What is needed is an exact retyping of the records below, from the first line through the line that contains "Dazu gibt es".

[Source data]
◇ ◇ ◇ ◇ ◇
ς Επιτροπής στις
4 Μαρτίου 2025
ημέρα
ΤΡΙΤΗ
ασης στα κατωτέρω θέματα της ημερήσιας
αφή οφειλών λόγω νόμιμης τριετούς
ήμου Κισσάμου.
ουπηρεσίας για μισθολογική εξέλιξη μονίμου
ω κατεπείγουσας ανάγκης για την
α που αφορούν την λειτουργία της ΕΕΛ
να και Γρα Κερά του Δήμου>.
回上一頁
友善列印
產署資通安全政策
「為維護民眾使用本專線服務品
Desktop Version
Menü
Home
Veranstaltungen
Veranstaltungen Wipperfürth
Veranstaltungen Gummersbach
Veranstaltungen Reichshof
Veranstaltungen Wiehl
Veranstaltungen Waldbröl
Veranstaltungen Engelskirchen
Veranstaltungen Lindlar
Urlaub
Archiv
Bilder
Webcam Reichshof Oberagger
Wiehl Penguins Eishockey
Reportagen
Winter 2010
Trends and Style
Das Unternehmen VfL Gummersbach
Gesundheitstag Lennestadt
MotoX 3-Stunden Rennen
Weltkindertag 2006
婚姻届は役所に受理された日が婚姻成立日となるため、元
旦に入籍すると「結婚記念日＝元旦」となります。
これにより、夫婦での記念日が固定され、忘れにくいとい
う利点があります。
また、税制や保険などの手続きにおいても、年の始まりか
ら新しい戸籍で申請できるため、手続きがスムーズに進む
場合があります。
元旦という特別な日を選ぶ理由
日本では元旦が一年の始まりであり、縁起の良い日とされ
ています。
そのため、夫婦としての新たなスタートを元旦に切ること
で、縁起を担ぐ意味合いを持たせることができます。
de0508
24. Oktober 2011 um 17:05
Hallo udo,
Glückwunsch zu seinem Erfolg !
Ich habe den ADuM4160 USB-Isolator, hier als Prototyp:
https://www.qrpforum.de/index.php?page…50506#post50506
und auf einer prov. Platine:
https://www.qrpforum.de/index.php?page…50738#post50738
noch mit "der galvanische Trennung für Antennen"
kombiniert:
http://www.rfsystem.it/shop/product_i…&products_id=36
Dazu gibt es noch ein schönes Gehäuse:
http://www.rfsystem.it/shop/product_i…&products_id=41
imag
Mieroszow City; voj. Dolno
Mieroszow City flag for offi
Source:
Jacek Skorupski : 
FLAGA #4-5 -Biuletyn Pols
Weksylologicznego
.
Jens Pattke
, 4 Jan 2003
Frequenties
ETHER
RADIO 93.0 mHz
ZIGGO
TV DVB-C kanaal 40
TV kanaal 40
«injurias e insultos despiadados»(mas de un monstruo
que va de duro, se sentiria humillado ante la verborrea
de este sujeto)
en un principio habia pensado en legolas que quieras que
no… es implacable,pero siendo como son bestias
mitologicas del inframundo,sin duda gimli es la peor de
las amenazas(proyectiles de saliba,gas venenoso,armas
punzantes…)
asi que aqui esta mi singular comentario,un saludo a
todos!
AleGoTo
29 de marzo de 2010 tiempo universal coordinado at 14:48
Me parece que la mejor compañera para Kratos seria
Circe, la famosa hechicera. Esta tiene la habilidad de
◇ ◇ ◇ ◇ ◇
#### Written solution
ς Επιτροπής στις
4 Μαρτίου 2025
ημέρα
ΤΡΙΤΗ
ασης στα κατωτέρω θέματα της ημερήσιας
αφή οφειλών λόγω νόμιμης τριετούς
ήμου Κισσάμου.
ουπηρεσίας για μισθολογική εξέλιξη μονίμου
ω κατεπείγουσας ανάγκης για την
α που αφορούν την λειτουργία της ΕΕΛ
να και Γρα Κερά του Δήμου>.
回上一頁
友善列印
產署資通安全政策
「為維護民眾使用本專線服務品
Desktop Version
Menü
Home
Veranstaltungen
Veranstaltungen Wipperfürth
Veranstaltungen Gummersbach
Veranstaltungen Reichshof
Veranstaltungen Wiehl
Veranstaltungen Waldbröl
Veranstaltungen Engelskirchen
Veranstaltungen Lindlar
Urlaub
Archiv
Bilder
Webcam Reichshof Oberagger
Wiehl Penguins Eishockey
Reportagen
Winter 2010
Trends and Style
Das Unternehmen VfL Gummersbach
Gesundheitstag Lennestadt
MotoX 3-Stunden Rennen
Weltkindertag 2006
婚姻届は役所に受理された日が婚姻成立日となるため、元
旦に入籍すると「結婚記念日＝元旦」となります。
これにより、夫婦での記念日が固定され、忘れにくいとい
う利点があります。
また、税制や保険などの手続きにおいても、年の始まりか
ら新しい戸籍で申請できるため、手続きがスムーズに進む
場合があります。
元旦という特別な日を選ぶ理由
日本では元旦が一年の始まりであり、縁起の良い日とされ
ています。
そのため、夫婦としての新たなスタートを元旦に切ること
で、縁起を担ぐ意味合いを持たせることができます。
de0508
24. Oktober 2011 um 17:05
Hallo udo,
Glückwunsch zu seinem Erfolg !
Ich habe den ADuM4160 USB-Isolator, hier als Prototyp:
https://www.qrpforum.de/index.php?page…50506#post50506
und auf einer prov. Platine:
https://www.qrpforum.de/index.php?page…50738#post50738
noch mit "der galvanische Trennung für Antennen"
kombiniert:
http://www.rfsystem.it/shop/product_i…&products_id=36
Dazu gibt es noch ein schönes Gehäuse:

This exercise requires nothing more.